Aim of our homework is to understand molecular mechanism of urinary tract infections, especially the usefulness of cranberry juice or tablets in preventing recurrent UTIs .
During evolution, distinct uropathogenic microbes predominantly derived from the gut microflora, have developed potent strategies to undermine the urogenital immune defence . Thanks to the recent discoveries concerning molecular mechanism underlying UTI, it has been possible to implement new preventive strategies.
Cranberries (Vaccinium macrocarpon Ait.) have been used widely for several decades for the prevention and treatment of urinary tract infections.
The Cochrane Collaboration evidences that cranberry juice may decrease the number of recurrent symptomatic UTIs over a 12 month period, particularly for young and middle-aged women. After that, a lot of studies compare cranberry juice and capsules with placebo, juice or water. Meta-analyses have established that recurrence rates over 1 year are reduced approximately by 35% in young to middle-aged women. However, there is a non-significant reduction of UTIs associated with Vaccinium macrocarpon treatment during pregnancy. The efficacy of cranberry in other groups (i.e. elderly, paediatric patients, those with neurogenic bladder, those with chronic indwelling urinary catheters) is questionable. Despite this, some studies about use of cranberry tablets for the prevention of UTIs in spinal cord injured patients concluded that the extract should be considered for the prevention of UTIs in those patiens with neurogenic bladder. Moreover patients with a high GFR may receive the most benefit.
But, which mechanism is involved? Traditionally, the juice was thought to cause acidification of the urine increasing excretion of hippuric acid as potential antimicrobial mechanisms. Moreover ascorbic acid in the cranberry juice may facilitate non-enzymatic generation of nitric oxide (NO) which possesses potent antimicrobial activities. The growth of E. coli was markedly inhibited in mildly acidified urine when nitrite was present.
Nevertheless, recently it has been discovered that cranberries contain a substance that can prevent bacteria from sticking on the walls of the bladder. Bacterial antiadhesion activity is operated by a group of proanthocyanidins (PACs) with A-type linkages against both antibiotic susceptible and resistant strains of type I and P-fimbriated UPEC  . Proanthocyanidins contain alpha-Gal(1-->4)beta-Gal receptor sequences similar to those on epithelial cells in the urinary tract .
Cranberry juice alters also the conformation of the surface macromolecules on E. coli HB101pDC1 (mutant with P-fimbriae). The equilibrium length of polymer (P-fimbriae) on this bacterium decreased from approximately 148 to approximately 48 nm upon being exposed to cranberry juice. Highly acidic conditions were not necessary for the prevention of bacterial adhesion, since neutralization of cranberry juice solutions to pH = 7.0 allowed us to observe differences in adhesion between the E. coli strains.

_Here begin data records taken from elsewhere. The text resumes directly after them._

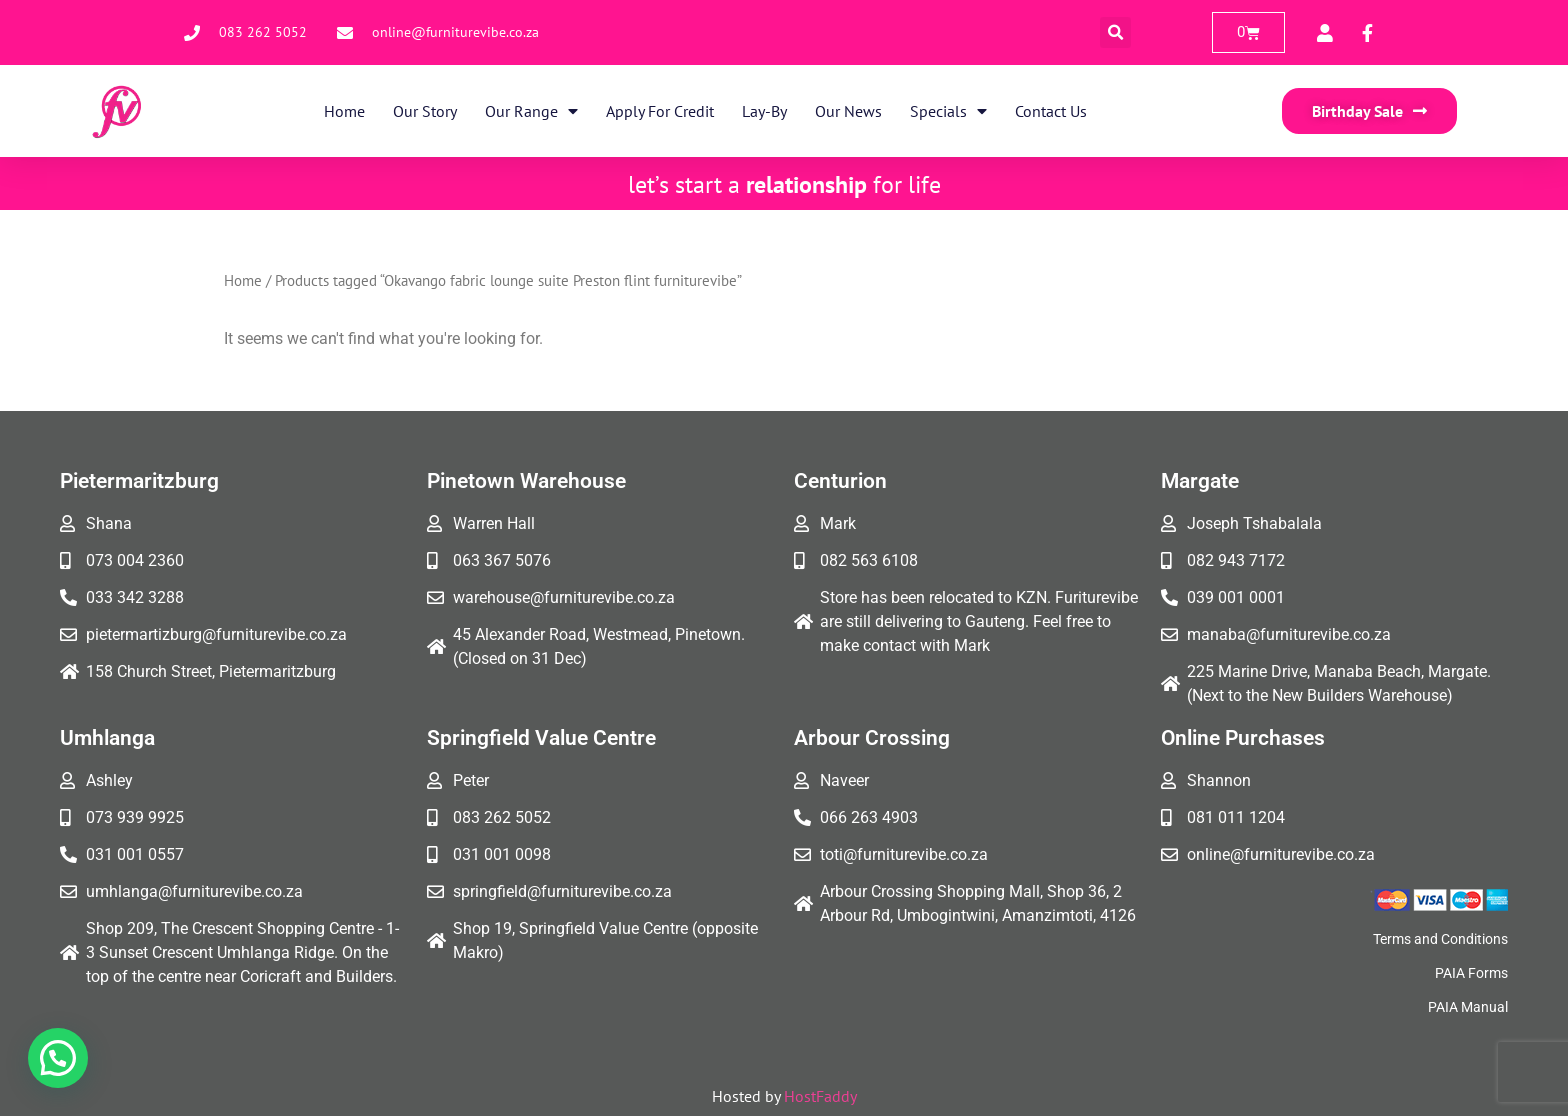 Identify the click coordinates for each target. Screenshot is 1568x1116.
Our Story (425, 111)
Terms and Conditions (1440, 939)
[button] (1115, 32)
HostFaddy (820, 1096)
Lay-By (764, 111)
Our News (848, 111)
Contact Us (1051, 111)
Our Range (531, 111)
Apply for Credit (660, 111)
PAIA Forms (1471, 973)
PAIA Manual (1468, 1007)
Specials (948, 111)
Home (344, 111) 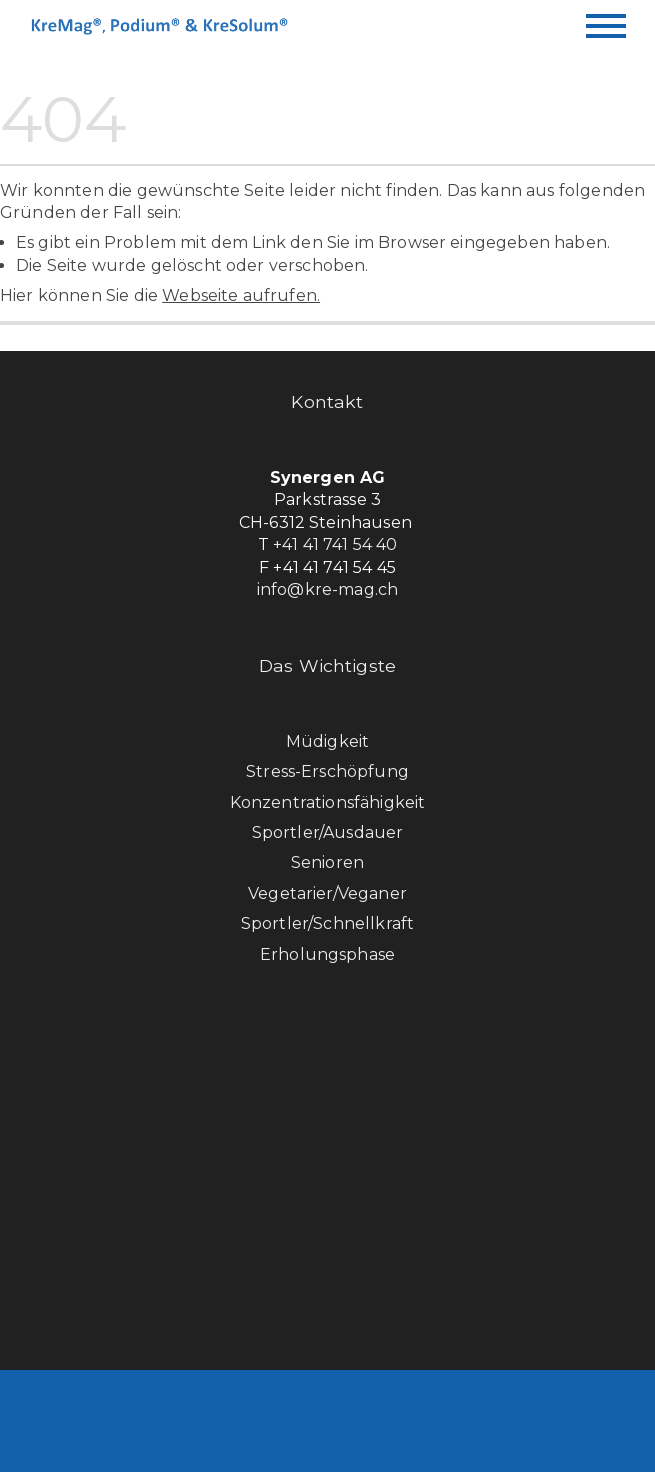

Besides, activated macrophages increase the expression of COX-2 and iNOS in response to bacterial infection and inflammation that can be attenuated in a dose-dependent way by the amount of PAC loaded into the chitosomes of the LPS-stimulated macrophages.
Some authors discussed the potential interaction between warfarin and cranberry juice. Specifically, cranberry juice may inhibit the activity of CYP2C9, the primary isoenzyme involved in the metabolism of warfarin. In spite of this, the available data do not seem to show a clinically relevant interaction between cranberry juice and warfarin.
Little is known about the dose range of the antimicrobial effect. Furthermore, it has not been studied directly in the urogenital system. A study suggests that proathocyanidins can inhibit E. coli adherence to biologically relevant model systems of primary cultured bladder and vaginal epithelial cells. This effect occurs in a dose dependent relationship.
To conclude, cranberry treatment is a safe, well-tolerated supplement that does not have significant drug interactions. Although investigations are in the early stages, experimental and preclinical studies suggest that cranberry components may have other potential benefits, including anti-infective, anticancer and antioxidant effects, which may be considered as positive for different age-related conditions. In addition, cranberry components may induce positive cardiovascular and metabolic changes, and may improve neuropsychological activity. These results suggest further clinical researches with the purpose to valorize the role of the products extracted by cranberries for women’s treatment.